Notwithstanding the media’s interest in all things republican, the Senate Inquiry’s caravan across the nation seemed to have disappeared into the ether until we received this from one of our many supporters.It appeared under this heading:
"TIME TO DISCUSS REPUBLIC AGAIN,SAYS JANET HOLMES A COURT."
In this ,Holly Nott reported from Perth on 18 May for AAP that Mrs Janet Holmes a Court today choked back tears as she told a Senate inquiry of the disappointment surrounding the failed republic referendum in 1999.
Mrs Holmes a Court, one of the nation’s richest and most influential businesswomen, told the Senate inquiry into an Australian republic that years had passed since Australians last seriously considered becoming a republic and it was time to revisit the issue.
Mrs Holmes a Court said she had revelled in her experiences as an elected member of the Constitutional Convention held prior to the referendum, and remained passionately in favour of Australia becoming a republic.

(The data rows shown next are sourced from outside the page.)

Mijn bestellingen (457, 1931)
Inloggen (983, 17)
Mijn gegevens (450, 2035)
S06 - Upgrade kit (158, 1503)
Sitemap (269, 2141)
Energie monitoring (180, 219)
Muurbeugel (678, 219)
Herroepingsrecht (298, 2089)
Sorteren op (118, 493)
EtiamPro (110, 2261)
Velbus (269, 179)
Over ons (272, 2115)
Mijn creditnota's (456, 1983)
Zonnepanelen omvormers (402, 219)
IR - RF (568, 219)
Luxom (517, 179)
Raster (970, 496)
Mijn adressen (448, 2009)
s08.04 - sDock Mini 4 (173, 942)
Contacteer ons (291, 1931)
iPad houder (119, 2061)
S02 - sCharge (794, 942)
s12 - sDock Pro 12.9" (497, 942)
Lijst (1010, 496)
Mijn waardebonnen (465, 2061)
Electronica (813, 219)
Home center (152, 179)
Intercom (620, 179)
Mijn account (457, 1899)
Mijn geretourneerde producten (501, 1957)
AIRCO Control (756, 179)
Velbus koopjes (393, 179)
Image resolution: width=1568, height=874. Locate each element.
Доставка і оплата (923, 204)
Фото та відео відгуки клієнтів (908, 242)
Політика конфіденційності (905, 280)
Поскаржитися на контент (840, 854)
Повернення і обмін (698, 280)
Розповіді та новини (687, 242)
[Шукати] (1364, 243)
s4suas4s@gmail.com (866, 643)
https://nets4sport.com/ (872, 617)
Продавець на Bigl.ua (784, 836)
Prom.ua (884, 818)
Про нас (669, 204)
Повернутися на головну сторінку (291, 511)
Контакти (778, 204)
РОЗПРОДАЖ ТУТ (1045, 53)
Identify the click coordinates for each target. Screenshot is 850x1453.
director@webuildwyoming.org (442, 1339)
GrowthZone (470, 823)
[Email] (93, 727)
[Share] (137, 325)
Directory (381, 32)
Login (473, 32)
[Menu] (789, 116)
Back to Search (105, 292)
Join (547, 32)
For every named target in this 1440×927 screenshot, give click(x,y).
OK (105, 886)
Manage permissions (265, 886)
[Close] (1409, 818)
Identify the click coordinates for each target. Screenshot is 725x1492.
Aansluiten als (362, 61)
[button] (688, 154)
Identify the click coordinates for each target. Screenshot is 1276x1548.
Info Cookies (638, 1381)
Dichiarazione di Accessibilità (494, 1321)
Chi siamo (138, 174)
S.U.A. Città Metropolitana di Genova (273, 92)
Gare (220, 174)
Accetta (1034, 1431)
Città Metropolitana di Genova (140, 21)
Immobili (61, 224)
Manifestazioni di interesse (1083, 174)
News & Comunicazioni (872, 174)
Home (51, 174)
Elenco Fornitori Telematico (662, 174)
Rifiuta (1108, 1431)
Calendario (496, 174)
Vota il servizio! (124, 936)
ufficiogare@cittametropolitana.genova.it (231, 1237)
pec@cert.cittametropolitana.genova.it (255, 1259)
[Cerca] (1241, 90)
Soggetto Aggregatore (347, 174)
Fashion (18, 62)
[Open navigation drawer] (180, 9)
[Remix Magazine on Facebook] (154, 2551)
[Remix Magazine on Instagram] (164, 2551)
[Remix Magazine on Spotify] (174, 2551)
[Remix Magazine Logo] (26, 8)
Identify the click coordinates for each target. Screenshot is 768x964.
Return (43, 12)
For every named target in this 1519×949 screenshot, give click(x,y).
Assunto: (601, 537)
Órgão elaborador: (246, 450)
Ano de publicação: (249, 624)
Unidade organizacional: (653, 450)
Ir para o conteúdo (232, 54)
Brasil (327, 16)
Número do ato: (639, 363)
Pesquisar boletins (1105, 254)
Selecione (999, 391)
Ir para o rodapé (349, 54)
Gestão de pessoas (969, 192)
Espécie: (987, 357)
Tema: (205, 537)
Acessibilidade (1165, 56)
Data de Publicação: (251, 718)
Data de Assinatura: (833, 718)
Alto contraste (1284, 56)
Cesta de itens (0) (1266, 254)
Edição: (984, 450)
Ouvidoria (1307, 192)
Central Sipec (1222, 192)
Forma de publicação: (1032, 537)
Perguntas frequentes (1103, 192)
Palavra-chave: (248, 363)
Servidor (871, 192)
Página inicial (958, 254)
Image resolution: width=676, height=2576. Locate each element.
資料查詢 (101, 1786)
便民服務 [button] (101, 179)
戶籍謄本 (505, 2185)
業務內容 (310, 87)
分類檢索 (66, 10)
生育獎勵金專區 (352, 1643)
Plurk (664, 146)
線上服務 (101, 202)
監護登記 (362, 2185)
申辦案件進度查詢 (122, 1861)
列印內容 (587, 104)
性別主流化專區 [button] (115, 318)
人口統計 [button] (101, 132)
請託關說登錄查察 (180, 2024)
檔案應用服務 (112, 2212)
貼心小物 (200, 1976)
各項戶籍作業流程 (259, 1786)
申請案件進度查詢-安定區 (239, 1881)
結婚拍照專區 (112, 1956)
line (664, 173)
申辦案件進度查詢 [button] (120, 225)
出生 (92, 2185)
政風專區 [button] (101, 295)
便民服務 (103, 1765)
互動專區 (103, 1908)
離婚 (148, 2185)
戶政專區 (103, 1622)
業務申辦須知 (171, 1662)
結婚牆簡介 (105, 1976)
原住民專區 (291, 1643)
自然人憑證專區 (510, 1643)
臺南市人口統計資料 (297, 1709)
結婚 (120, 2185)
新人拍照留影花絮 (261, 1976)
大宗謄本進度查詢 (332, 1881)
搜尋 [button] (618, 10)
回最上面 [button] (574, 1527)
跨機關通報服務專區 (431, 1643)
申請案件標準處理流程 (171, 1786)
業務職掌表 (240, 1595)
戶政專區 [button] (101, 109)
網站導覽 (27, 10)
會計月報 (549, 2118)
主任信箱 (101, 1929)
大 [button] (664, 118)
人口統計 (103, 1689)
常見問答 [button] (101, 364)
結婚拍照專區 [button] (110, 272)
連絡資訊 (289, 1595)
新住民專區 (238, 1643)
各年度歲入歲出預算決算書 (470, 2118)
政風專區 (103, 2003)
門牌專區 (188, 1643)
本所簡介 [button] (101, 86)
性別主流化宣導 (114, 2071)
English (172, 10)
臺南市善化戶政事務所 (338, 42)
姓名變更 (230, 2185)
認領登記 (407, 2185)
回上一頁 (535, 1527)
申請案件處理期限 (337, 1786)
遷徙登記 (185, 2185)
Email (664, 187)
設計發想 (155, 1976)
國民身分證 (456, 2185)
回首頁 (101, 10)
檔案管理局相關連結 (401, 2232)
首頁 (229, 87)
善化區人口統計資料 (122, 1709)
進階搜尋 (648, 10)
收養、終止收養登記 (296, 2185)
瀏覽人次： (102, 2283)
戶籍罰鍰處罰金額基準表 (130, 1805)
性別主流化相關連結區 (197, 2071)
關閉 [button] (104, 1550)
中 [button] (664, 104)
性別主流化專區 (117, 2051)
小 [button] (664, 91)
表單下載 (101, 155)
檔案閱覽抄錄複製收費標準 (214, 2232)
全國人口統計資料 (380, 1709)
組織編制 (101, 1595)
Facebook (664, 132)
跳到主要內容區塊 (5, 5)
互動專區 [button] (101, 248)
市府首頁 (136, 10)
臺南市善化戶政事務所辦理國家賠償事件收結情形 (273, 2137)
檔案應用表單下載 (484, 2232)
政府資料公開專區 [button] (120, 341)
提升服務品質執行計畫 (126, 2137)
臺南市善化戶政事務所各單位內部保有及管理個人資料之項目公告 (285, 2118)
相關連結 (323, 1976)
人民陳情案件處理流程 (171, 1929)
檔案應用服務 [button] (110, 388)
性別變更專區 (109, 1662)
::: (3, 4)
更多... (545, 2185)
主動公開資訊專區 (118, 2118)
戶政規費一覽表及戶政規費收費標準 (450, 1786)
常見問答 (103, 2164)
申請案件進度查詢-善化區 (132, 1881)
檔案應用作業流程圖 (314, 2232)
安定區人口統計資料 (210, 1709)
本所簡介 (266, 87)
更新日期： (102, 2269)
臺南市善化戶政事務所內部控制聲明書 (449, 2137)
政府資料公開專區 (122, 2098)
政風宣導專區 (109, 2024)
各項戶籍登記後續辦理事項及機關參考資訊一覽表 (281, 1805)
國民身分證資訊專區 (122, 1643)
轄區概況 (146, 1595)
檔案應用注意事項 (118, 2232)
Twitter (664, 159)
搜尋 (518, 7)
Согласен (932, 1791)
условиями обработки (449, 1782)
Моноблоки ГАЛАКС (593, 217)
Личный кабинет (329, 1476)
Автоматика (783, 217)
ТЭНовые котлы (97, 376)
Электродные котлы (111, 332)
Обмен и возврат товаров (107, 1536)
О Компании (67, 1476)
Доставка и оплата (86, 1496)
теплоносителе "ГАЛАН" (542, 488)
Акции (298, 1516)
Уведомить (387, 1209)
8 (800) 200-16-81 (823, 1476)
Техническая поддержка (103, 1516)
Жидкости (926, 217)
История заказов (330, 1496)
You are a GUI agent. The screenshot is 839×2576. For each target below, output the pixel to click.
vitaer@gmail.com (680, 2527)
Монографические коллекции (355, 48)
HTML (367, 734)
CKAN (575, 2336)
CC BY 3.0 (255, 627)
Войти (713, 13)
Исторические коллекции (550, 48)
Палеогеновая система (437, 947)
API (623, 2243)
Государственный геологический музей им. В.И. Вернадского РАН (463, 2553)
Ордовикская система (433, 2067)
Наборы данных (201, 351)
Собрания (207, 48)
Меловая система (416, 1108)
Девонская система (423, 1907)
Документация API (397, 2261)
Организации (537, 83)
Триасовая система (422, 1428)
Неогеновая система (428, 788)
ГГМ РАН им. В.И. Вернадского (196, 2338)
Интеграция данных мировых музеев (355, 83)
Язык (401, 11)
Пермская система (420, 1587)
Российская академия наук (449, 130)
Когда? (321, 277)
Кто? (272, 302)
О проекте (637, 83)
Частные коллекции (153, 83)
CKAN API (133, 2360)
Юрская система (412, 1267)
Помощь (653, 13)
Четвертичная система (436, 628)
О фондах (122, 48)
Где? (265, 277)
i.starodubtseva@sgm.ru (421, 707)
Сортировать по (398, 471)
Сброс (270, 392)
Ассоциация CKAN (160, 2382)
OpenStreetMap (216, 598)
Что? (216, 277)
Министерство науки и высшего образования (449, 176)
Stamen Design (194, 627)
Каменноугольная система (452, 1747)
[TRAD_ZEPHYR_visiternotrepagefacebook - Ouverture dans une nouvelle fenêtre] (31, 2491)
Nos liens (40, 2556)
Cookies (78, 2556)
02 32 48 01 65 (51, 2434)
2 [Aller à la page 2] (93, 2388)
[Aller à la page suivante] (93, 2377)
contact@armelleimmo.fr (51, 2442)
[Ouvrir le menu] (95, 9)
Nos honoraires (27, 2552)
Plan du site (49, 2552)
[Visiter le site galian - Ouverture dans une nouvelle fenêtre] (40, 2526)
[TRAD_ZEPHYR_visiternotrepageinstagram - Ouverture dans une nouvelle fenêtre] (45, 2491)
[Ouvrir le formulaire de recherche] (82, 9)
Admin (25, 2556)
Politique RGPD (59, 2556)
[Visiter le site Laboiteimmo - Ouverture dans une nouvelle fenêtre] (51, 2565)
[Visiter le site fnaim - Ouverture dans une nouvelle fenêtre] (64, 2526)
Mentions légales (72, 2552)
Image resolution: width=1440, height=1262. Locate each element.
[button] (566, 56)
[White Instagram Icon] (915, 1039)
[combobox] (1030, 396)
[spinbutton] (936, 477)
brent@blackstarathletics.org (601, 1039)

But she told the inquiry’s Perth hearing that the bitter disappointment of the "divisive, difficult, dishonest and incredibly disappointing" referendum itself had led her to "put the idea of a republic out of mind".
Mrs Holmes a Court struggled with her emotions as she recalled stories of people bringing their children to Canberra to be a part of an historic transition, and of people being too emotional to return to work after hearing the referendum had failed.
"It’s real lump in your throat stuff," she said. Mrs Holmes a Court stressed she was not "anti-Queen", adding she had met many members of the Royal family when her family owned theatres in London’s West End!
The Senate Inquiry is to report in August.
It seems probable it will support Mr Latham’s cascading plebiscites proposals. None of this brings republicans any closer to showing us a republican constitution that in any way measures up to our current Australian constitutional arrangements and the important role of the Crown in them.